MacIntyre has status on the DP World Tour as well but is committed to making the most of his time on the PGA Tour. However, it’s not always easy moving thousands of miles away from home and settling into a new life.

After his second round Friday, MacIntyre opened up on the challenges of living far from home.

“I’m from a small town on the west coast of Scotland. A lot of people never leave Oban. They go on holidays and stuff, but they’re born there, they work there, they ultimately die there. My whole family and friends are there. They’re probably always going to be there,” he explained.

“It’s just difficult when I come over here, me and my girlfriend. We’re trying to make it home, and it’s difficult when you’ve not got that family connection. We’re giving it our best shot, but it’s completely different to home life.

“Obviously I got home there for three weeks and managed to have somewhat of a normal life for three weeks.”

He was then asked about his U.S. homebase.

“What is your home life like? Obviously you’re traveling a bunch. Where are you living in the U.S., and is it a permanent home?” was a question from the media at The Dunes Golf and Beach Club.

“No, it’s not a permanent home. Again, it’s a trial period. We’re trying to test out where home is going to be. Renting a place in Orlando, practicing out of Isleworth. The facilities are absolutely incredible.

“I thought that moving to the U.S. was the only way of achieving my dreams in golf. I don’t know if that’s the answer.

“I feel like a happy Bob MacIntyre is a dangerous Bob MacIntyre on the golf course, and home life makes me happy. That’s why I’m probably going to go home after the next couple events. I’ll go home to Scotland rather than go to Orlando.”

He was then asked how long he thought he was committed to playing on the PGA Tour.

“I’m trying to keep my card out here. It’s not easy. I’ve not had the greatest of starts, or after an alright start, I’ve not played the way I wanted to play. I want to be one of the best players in the world, so whatever I’ve got to play, I’ll play, whether it’s in the U.S., whether it’s in Europe, whether it’s further afield. It doesn’t faze me. I’m used to traveling.”

“Is that why you came to the U.S. and the PGA Tour, to try to be the best in the world, and how difficult of a decision was it actually to make to actually pull the trigger?” he was asked.

“It wasn’t a difficult decision.
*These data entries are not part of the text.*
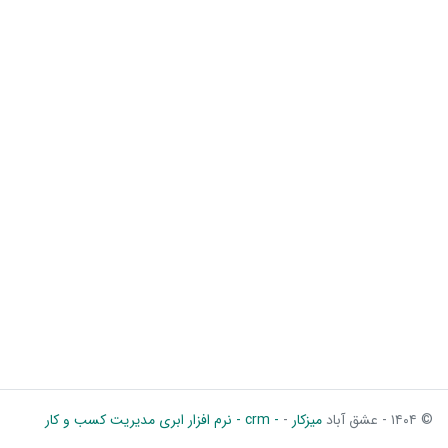
© ۱۴۰۴ - عشق آباد
میزکار
-
- crm - نرم افزار ابری مدیریت کسب و کار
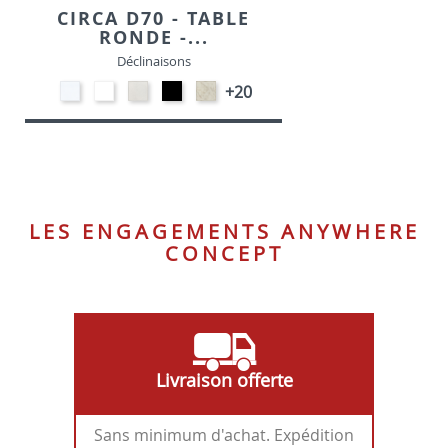
CIRCA D70 - TABLE
RONDE -...
Déclinaisons
STRATIFIE
EP91-
STRATIFIE
EP01
STRATIFIE
+20
HP90
BLANC
HP93
-
HP98
-
-
NOIR
-
BLANC
CRAIE
MARBRE
LES ENGAGEMENTS ANYWHERE
CONCEPT
Livraison offerte
Sans minimum d'achat. Expédition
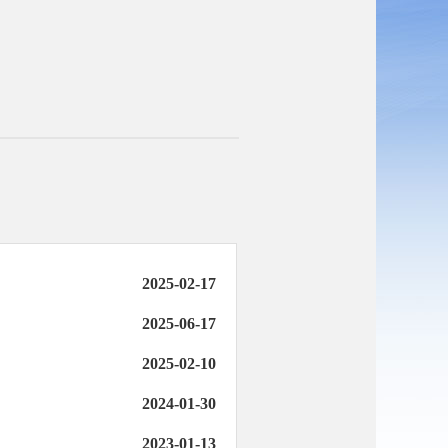
2025-02-17
2025-06-17
2025-02-10
2024-01-30
2023-01-13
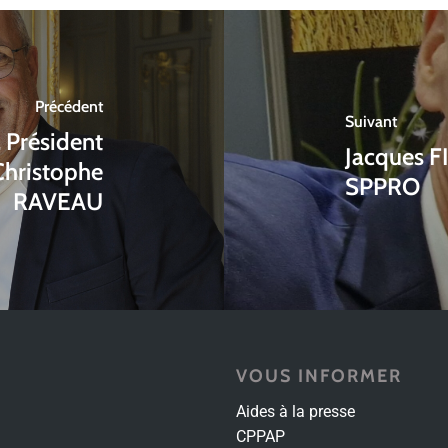
Précédent
Suivant
Président
Jacques F
-Christophe
SPPRO
RAVEAU
VOUS INFORMER
Aides à la presse
CPPAP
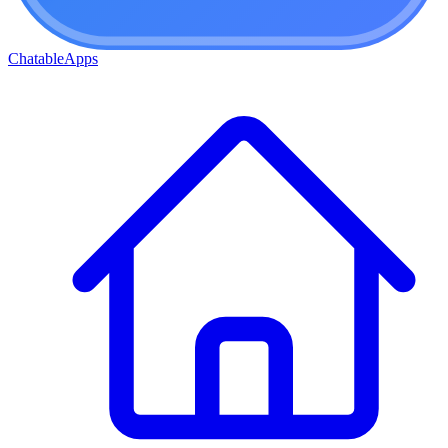
ChatableApps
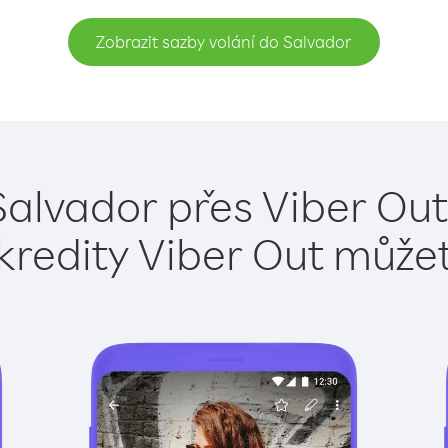
Zobrazit sazby volání do Salvador
Salvador přes Viber Out
kredity Viber Out může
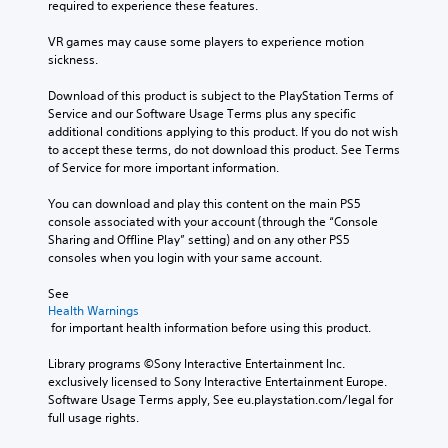
required to experience these features.
VR games may cause some players to experience motion 
sickness.
Download of this product is subject to the PlayStation Terms of 
Service and our Software Usage Terms plus any specific 
additional conditions applying to this product. If you do not wish 
to accept these terms, do not download this product. See Terms 
of Service for more important information.
You can download and play this content on the main PS5 
console associated with your account (through the “Console 
Sharing and Offline Play” setting) and on any other PS5 
consoles when you login with your same account.
See 
Health Warnings
 for important health information before using this product.
Library programs ©Sony Interactive Entertainment Inc. 
exclusively licensed to Sony Interactive Entertainment Europe. 
Software Usage Terms apply, See eu.playstation.com/legal for 
full usage rights.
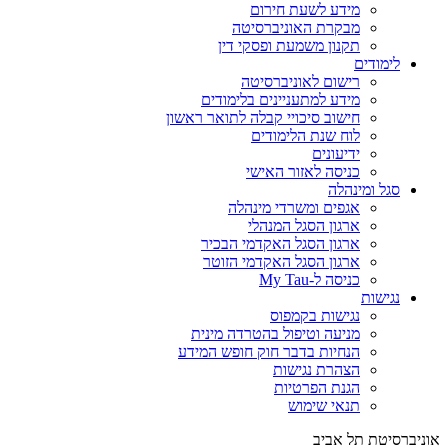
מידע לשעת חירום
מבקרת האוניברסיטה
תקנון משמעת ופסקי דין
לימודים
רישום לאוניברסיטה
מידע למתעניינים בלימודים
חישוב סיכויי קבלה לתואר ראשון
לוח שנת הלימודים
ידיעונים
כניסה לאזור האישי
סגל ומינהלה
אגפים ומשרדי מינהלה
ארגון הסגל המנהלי
ארגון הסגל האקדמי הבכיר
ארגון הסגל האקדמי הזוטר
כניסה ל-My Tau
נגישות
נגישות בקמפוס
מניעה וטיפול בהטרדה מינית
הנחיות בדבר חוק חופש המידע
הצהרת נגישות
הגנת הפרטיות
תנאי שימוש
אוניברסיטת תל אביב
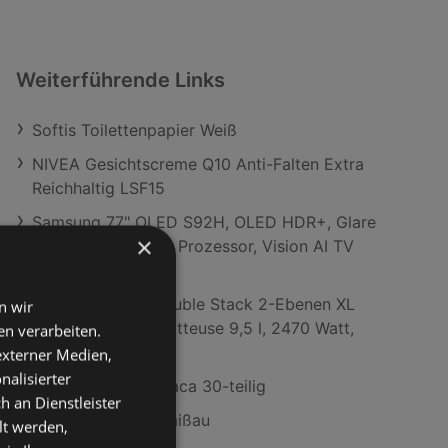
Weiterführende Links
Softis Toilettenpapier Weiß
NIVEA Gesichtscreme Q10 Anti-Falten Extra
Reichhaltig LSF15
Samsung 77" OLED S92H, OLED HDR+, Glare
×
Free, NQ4 AI Gen3 Prozessor, Vision AI TV
(2026); OLED TV
Ninja SL400EU Double Stack 2-Ebenen XL
n wir
Airfryer Heissluftfritteuse 9,5 l, 2470 Watt,
n verarbeiten.
Grau
 externer Medien,
nalisierter
Kombiservice Lumaca 30-teilig
an Dienstleister
ADEG Filialen in Gaißau
lt werden,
The world ranking points, the financial gain and the practice facilities, it can only benefit me if I play good golf.

“I can go back to European tour anytime I want. I’ve obviously got that grace period with the 10 cards that we’ve got this year, and I’ve obviously got one in the back pocket from playing Ryder Cup. I’m comfortable. I’m just trying to become one of the best players in the world.

“I don’t know what limit I’ve got in golf. I don’t know where my limit is. I’m just trying my best every day to accept what score I get and work harder.”